Когда Михаил ушел, я обвел пальцем окружающее пространство и скорчил вопросительную рожу — мол, как? Петр покачал ладонью над столом — неоднозначно. Что ж, будем говорить в режиме «под прослушкой»
— Жора, вы когда обратно?
— Даже не задумывался. Вечером хотел к тетке заехать, она от Крымского недалеко живет. А что, отменять посещение? Завтра у меня тренировка на базе.
— Да нет, раз надумал, иди. На какое время вы с ней договорились?
— На девятнадцать.
— Успеешь. Отпустим к тому времени уже. Родственники — это святое.
Год с небольшим спустя на тот же мост мы пришли не с разных сторон а вместе. Онегин догнал меня на пешеходном переходе, мы снова поздоровались и как случайно встретившиеся старые знакомые сначала замедлили шаг, а потом и вовсе остановились почти посередине моста. И снова было темно, и ветер дул ненамного теплее январского.
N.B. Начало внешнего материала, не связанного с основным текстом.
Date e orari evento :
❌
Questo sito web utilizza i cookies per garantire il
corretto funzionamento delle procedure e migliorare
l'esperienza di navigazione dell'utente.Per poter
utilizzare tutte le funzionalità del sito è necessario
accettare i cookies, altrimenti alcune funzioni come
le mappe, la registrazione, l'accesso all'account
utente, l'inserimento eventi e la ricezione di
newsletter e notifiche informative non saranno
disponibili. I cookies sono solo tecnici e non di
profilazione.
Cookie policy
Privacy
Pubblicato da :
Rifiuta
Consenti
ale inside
— Петр, у вас уже идет разговор о бойкоте Олимпиады?
— Каком бойкоте? Который американцы в восьмидесятом нам устроили?
— Который мы в этом году им в ответ организуем.
— Да ладно! Не может быть!
— Мы же Империя Зла по версии Рейгана. Там такие провокации планируются, что проще совсем не ехать, чем отбиваться. Спорта там точно не будет.
— А остальные страны соцлагеря?
— Румыны какие-то полетят в частном порядке под белым флагом, но вообще все поддержат СССР.
— То есть сейчас можно говорить что угодно и любые планы по медалям строить, ничего не будет.
— Угу, если это важно или нужно. Спорт — это всегда политика. Пьер де Кубертен в гробу перевернулся от извращения своих идеалов. Говори, Петр, что хочешь, бойкот всё спишет.
— Представляю, как наши спортсмены расстроятся.
— Угу, они так рвутся честь державы отстоять, а тут держава сама за себя постоит. А уж как ваши чиновники заплачут — им Америку в жизни не увидеть без этой Олимпиады. Да и хрен с ними и с ней, с Америкой этой. Петр, ты же что-то хотел спросить, ты не стесняйся. Если смогу, отвечу.
— Ты не назвал, кто будет после. Кто всё развалит.
— Это разные вопросы. Не мог один человек за шесть лет уничтожить страну. А помощников у него было целое политбюро. И вообще, разваливают уже давно, как бы не с Хрущева начиная. После Сталина вся наша замечательная партийная верхушка больше о власти думала, чем об идеалах коммунизма. Есть такое ощущение, во всяком случае.
— И всё-таки, кто?
— Горбачев.
— Да ты что! Он же…
— Самый молодой. Угу, молодой да ранний. Пятьдесят четыре будет в следующем году, очень молодой. Ленин в этом возрасте умер как раз.
— Ну ты сравнил!
— А что, годное сравнение, один империю развалил, ну и второй тем же займется с тем же результатом. Понятно, что не в одиночку, понятно, что с зарубежной помощью.
— Ты поаккуратнее со сравнениями, Жора.
— А то что? Ленин ни дня в жизни не работал, на какие деньги жил в Швейцарии да в Британии? На чьи деньги типографии, контрабанда? Рабочим во время забастовок из каких фондов платили, не задумывался, Петя?